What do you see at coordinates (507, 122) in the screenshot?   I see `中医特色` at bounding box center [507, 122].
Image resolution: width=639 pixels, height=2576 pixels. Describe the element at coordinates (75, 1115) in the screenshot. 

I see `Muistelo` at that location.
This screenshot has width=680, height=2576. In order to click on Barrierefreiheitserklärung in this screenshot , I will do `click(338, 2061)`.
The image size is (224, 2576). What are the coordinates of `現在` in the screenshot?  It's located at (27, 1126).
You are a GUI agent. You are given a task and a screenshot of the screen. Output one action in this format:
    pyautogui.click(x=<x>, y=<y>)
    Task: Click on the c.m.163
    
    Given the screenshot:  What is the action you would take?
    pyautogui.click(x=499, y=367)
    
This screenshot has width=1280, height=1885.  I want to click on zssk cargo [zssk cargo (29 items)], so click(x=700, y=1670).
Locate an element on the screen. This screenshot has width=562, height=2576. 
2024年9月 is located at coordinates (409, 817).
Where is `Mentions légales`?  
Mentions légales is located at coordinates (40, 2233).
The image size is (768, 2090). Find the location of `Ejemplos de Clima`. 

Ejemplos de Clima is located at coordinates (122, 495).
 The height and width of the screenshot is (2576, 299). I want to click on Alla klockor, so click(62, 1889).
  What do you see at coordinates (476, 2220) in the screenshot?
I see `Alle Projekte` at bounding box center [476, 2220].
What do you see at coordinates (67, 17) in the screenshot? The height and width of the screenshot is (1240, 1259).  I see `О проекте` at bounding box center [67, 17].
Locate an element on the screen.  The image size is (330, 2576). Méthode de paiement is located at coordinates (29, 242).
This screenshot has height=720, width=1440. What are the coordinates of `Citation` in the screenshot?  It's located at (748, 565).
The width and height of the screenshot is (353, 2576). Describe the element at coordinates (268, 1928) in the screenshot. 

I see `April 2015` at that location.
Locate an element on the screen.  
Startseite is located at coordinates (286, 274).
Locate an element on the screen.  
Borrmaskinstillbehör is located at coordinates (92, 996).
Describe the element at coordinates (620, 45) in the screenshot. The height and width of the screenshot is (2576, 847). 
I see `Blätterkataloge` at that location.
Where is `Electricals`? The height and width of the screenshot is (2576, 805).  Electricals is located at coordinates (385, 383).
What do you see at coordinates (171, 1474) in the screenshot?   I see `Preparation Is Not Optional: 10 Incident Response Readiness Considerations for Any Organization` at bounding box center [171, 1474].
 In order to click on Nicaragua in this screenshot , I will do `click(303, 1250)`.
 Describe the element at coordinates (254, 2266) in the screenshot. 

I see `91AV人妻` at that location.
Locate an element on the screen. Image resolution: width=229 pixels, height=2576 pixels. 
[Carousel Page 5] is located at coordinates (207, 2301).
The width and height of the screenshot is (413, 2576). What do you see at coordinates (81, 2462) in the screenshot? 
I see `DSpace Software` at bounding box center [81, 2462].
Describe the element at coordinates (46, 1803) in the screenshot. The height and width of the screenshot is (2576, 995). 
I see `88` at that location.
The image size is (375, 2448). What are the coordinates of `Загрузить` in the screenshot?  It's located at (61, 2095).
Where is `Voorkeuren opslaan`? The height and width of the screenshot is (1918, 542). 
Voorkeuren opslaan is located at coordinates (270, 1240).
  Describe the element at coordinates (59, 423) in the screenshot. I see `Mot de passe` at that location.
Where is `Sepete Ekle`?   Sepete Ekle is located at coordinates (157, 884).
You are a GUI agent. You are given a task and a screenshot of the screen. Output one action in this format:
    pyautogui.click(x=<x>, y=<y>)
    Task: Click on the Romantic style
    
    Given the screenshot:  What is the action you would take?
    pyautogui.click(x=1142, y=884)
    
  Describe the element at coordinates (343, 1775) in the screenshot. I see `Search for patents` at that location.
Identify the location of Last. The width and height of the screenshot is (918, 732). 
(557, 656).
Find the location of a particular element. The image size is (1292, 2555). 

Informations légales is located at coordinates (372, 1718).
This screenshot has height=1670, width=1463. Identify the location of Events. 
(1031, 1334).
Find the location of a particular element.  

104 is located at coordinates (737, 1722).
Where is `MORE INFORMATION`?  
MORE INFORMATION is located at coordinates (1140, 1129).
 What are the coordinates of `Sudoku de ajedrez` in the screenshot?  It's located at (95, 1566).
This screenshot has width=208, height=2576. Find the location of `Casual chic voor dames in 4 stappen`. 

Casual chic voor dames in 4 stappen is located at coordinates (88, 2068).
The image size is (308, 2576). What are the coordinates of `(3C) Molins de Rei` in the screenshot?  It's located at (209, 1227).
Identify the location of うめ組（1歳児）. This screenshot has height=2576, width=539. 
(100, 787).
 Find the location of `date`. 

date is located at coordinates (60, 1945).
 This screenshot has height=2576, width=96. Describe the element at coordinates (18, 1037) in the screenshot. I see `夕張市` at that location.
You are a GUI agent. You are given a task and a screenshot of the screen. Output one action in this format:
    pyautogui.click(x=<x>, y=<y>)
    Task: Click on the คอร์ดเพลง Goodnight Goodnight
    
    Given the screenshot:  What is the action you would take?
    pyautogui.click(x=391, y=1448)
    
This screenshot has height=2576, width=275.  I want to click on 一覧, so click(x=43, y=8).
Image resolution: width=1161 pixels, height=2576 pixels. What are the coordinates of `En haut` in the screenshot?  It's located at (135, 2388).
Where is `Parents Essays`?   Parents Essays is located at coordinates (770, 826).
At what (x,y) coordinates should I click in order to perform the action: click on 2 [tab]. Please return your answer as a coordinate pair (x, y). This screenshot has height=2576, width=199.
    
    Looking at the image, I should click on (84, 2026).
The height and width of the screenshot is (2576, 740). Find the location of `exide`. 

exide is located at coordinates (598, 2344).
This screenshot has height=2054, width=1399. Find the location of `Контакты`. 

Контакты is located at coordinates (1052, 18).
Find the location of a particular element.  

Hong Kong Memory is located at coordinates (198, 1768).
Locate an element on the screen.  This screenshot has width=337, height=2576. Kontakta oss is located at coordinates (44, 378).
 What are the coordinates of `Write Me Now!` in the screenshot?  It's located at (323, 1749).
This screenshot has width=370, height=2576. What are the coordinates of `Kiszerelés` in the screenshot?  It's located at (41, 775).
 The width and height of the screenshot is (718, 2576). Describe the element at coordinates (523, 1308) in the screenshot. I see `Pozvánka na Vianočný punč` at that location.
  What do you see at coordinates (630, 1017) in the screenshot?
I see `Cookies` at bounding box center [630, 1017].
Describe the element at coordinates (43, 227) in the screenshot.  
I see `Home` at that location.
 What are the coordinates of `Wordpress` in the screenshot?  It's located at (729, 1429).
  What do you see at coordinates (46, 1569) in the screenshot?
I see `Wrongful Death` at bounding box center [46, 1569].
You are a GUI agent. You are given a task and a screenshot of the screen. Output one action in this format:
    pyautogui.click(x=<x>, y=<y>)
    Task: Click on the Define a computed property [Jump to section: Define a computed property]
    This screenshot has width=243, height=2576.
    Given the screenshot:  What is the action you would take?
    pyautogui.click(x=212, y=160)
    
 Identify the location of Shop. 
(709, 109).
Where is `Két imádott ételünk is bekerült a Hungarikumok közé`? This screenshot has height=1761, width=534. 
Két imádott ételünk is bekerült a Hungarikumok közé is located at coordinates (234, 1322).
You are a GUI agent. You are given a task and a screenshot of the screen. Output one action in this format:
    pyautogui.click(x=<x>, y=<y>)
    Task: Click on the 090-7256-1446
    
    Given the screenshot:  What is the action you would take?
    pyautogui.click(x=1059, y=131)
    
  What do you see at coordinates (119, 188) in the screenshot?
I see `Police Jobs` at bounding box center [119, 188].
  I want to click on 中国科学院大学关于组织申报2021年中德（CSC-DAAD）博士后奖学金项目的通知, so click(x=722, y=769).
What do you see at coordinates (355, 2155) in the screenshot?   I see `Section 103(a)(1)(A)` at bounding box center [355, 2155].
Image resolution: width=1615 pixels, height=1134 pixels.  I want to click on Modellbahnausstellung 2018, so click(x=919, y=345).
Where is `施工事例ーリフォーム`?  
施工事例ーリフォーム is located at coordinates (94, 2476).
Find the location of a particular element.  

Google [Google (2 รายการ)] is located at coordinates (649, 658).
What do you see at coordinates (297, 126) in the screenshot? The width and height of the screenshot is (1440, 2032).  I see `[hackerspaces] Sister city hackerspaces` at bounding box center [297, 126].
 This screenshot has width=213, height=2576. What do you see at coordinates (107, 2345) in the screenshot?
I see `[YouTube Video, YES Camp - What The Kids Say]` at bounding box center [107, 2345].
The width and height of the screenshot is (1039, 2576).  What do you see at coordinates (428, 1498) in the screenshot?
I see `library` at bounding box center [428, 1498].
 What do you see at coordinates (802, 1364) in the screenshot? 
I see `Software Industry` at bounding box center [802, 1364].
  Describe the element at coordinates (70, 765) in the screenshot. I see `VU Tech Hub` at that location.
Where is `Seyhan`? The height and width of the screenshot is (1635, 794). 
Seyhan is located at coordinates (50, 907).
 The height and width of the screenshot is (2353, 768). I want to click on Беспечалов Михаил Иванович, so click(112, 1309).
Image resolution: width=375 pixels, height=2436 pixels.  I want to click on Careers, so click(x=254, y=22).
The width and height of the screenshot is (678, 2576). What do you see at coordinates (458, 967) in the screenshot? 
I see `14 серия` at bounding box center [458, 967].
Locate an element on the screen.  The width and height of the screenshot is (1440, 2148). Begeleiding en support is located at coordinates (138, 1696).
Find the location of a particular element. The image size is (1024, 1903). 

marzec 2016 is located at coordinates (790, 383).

^^^^^^^^^^^^^^^^

Your assignment »
Your answer should be an exact copy of the lines from the one with "Image resolution: width=375" through the end of the material, with no other lines.

Expected answer »
Image resolution: width=375 pixels, height=2436 pixels.  I want to click on Careers, so click(x=254, y=22).
The width and height of the screenshot is (678, 2576). What do you see at coordinates (458, 967) in the screenshot? 
I see `14 серия` at bounding box center [458, 967].
Locate an element on the screen.  The width and height of the screenshot is (1440, 2148). Begeleiding en support is located at coordinates (138, 1696).
Find the location of a particular element. The image size is (1024, 1903). 

marzec 2016 is located at coordinates (790, 383).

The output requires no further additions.